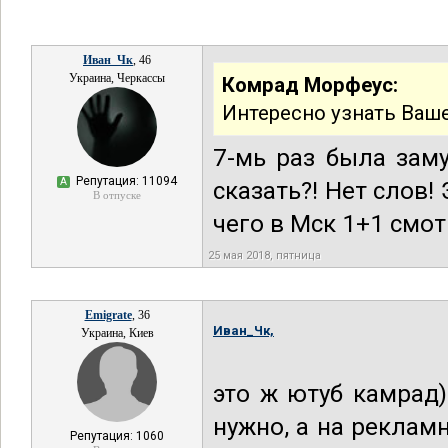
Иван_Чк
, 46
Украина, Черкассы
Комрад Морфеус:
Интересно узнать Ваш
7-мь раз была замуж
Репутация: 11094
А
сказать?! Нет слов!
В отпуске
чего в Мск 1+1 смот
25 мая 2018, пятница
Emigrate
, 36
Иван_Чк,
Украина, Киев
это ж ютуб камрад)
нужно, а на реклам
Репутация: 1060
= = = =
DIRECTIONS: Give back an exact copy of the material above, omitting the pictures.

ANSWER TO THIS TASK:
Иван_Чк
, 46
Украина, Черкассы
Комрад Морфеус:
Интересно узнать Ваш
7-мь раз была замуж
Репутация: 11094
А
сказать?! Нет слов!
В отпуске
чего в Мск 1+1 смот
25 мая 2018, пятница
Emigrate
, 36
Иван_Чк,
Украина, Киев
это ж ютуб камрад)
нужно, а на реклам
Репутация: 1060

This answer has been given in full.